◆ What is required ◆
Would it be possible to write out each entry below exactly, without the pictures?

━━ Provided data

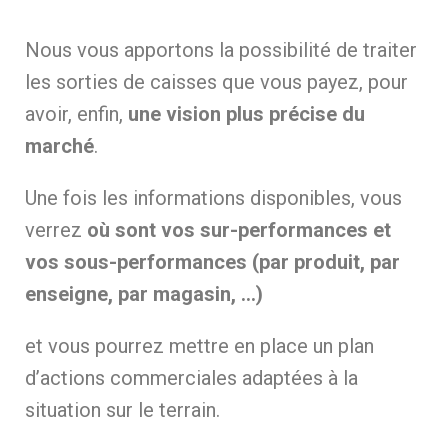
Nous vous apportons la possibilité de traiter
les sorties de caisses que vous payez, pour
avoir, enfin,
une vision plus précise du
marché
.
Une fois les informations disponibles, vous
verrez
où sont vos sur-performances et
vos sous-performances (par produit, par
enseigne, par magasin, …)
et vous pourrez mettre en place un plan
d’actions commerciales adaptées à la
situation sur le terrain.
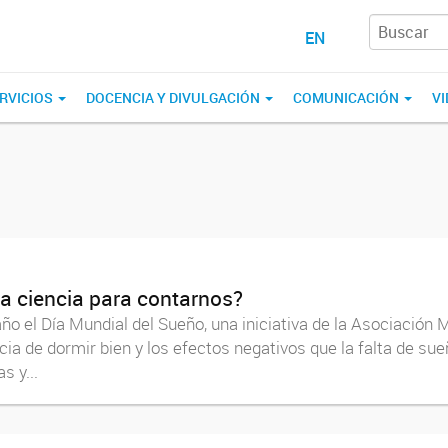
EN
RVICIOS
DOCENCIA Y DIVULGACIÓN
COMUNICACIÓN
VI
la ciencia para contarnos?
año el Día Mundial del Sueño, una iniciativa de la Asociación
cia de dormir bien y los efectos negativos que la falta de su
s y...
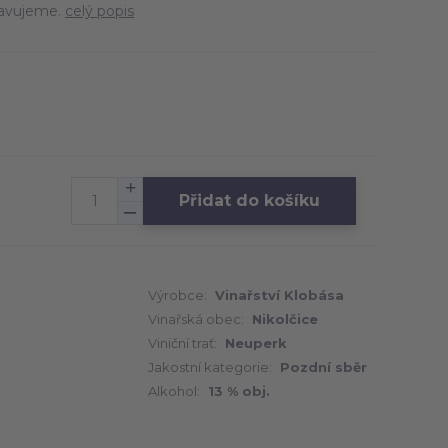
pravujeme.
celý popis
Přidat do košíku
Výrobce:
Vinařství Klobása
Vinařská obec:
Nikolčice
Viniční trať:
Neuperk
Jakostní kategorie:
Pozdní sběr
Alkohol:
13 % obj.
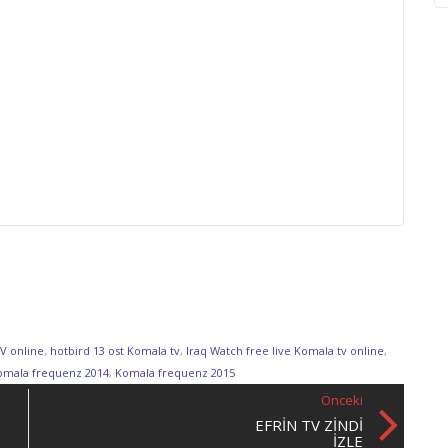
TV online
,
hotbird 13 ost Komala tv
,
Iraq Watch free live Komala tv online
,
omala frequenz 2014
,
Komala frequenz 2015
Önceki
EFRIN TV ZINDI
İZLE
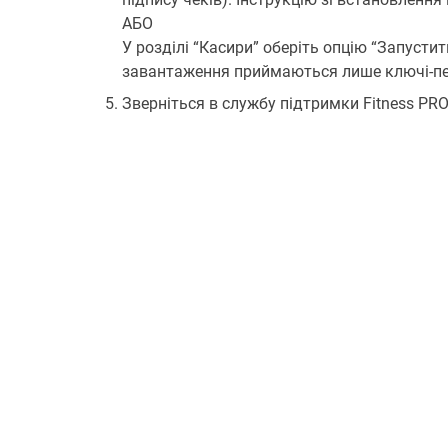
АБО
У розділі “Касири” оберіть опцію “Запусти
завантаження приймаються лише ключі-пе
Зверніться в службу підтримки Fitness PR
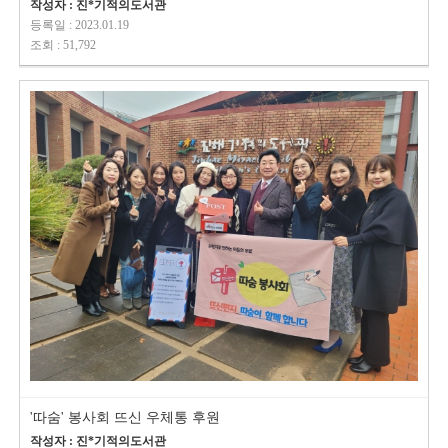
작성자 : 진*기적의도서관
등록일 : 2023.01.19
조회 : 51,792
'따숨' 봉사회 뜨신 우체통 후원
작성자 : 진*기적의도서관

━━━━

◆ Output for this task ◆
Nous vous apportons la possibilité de traiter
les sorties de caisses que vous payez, pour
avoir, enfin,
une vision plus précise du
marché
.
Une fois les informations disponibles, vous
verrez
où sont vos sur-performances et
vos sous-performances (par produit, par
enseigne, par magasin, …)
et vous pourrez mettre en place un plan
d’actions commerciales adaptées à la
situation sur le terrain.
EN
RVICIOS
DOCENCIA Y DIVULGACIÓN
COMUNICACIÓN
VI
la ciencia para contarnos?
año el Día Mundial del Sueño, una iniciativa de la Asociación
cia de dormir bien y los efectos negativos que la falta de su
s y...
pravujeme.
celý popis
Přidat do košíku
Výrobce:
Vinařství Klobása
Vinařská obec:
Nikolčice
Viniční trať:
Neuperk
Jakostní kategorie:
Pozdní sběr
Alkohol:
13 % obj.
TV online
,
hotbird 13 ost Komala tv
,
Iraq Watch free live Komala tv online
,
omala frequenz 2014
,
Komala frequenz 2015
Önceki
EFRIN TV ZINDI
İZLE
АБО
У розділі “Касири” оберіть опцію “Запусти
завантаження приймаються лише ключі-пе
Зверніться в службу підтримки Fitness PR
작성자 : 진*기적의도서관
등록일 : 2023.01.19
조회 : 51,792
'따숨' 봉사회 뜨신 우체통 후원
작성자 : 진*기적의도서관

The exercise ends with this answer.